La logique le criait : jamais on ne me nommerait femme de service si l’on savait que j’étais bachelière, licenciée. Voyons, voyons, la main sur le cœur : par convenance, par égard pour l’instruction, par respect humain, — oui, monsieur, par respect humain, — on me laisserait plutôt mourir de faim !

J’étais atterrée ; mon oncle m’accablait de ses regards sévères.

— Je pourrais les déchirer, les brûler mes diplômes ? hasardai-je.

Un haussement d’épaules rebuté :

— Ça n’avancerait pas ; il en reste quelque chose sur toi, dans ta façon de parler… c’est ineffaçable.

Je baissai la tête sous le poids de mon indignité.

Mais la nécessité poussait son aiguillon insupportable.
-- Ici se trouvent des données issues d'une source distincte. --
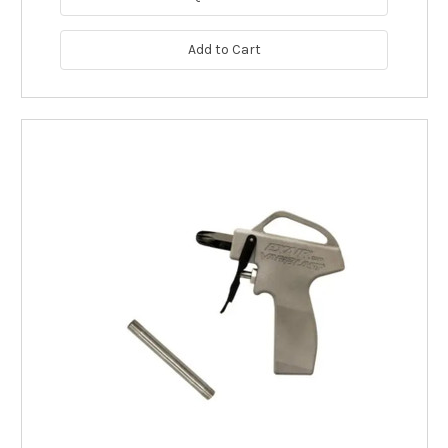
Add to Cart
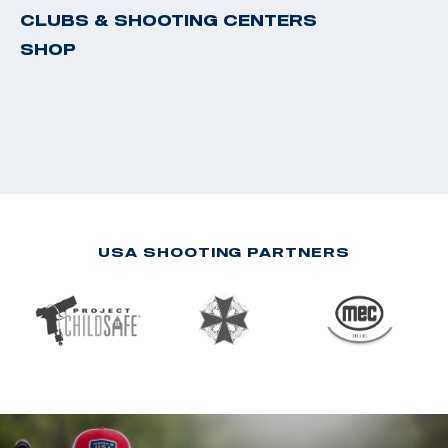
CLUBS & SHOOTING CENTERS
SHOP
USA SHOOTING PARTNERS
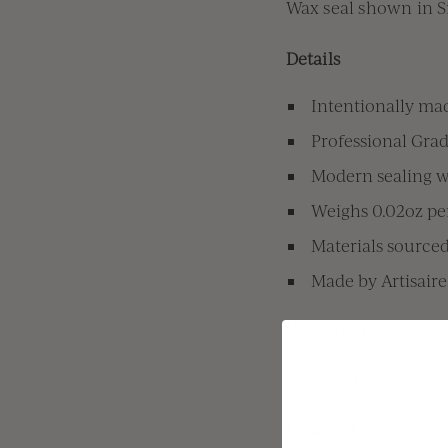
Wax seal shown in S
Details
Intentionally mad
Professional Grad
Modern sealing wa
Weighs 0.02oz per
Materials source
Made by Artisaire
Dimensions
Made with a 1" wax 
How To Use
Il fut décidé que j’essaierais tout de même de dissimuler mes fâcheux antécédents ; je protesterais contre le soupçon d’une capacité supérieure à lire et écrire.

Ce fut fait bravement, ma foi, avec même une pointe d’espièglerie, au début, car je suis d’un tempérament assez enjoué.

Je hantai les bureaux, comme il convenait, pendant que mon oncle, de son côté, mobilisait ses relations les plus galonnées.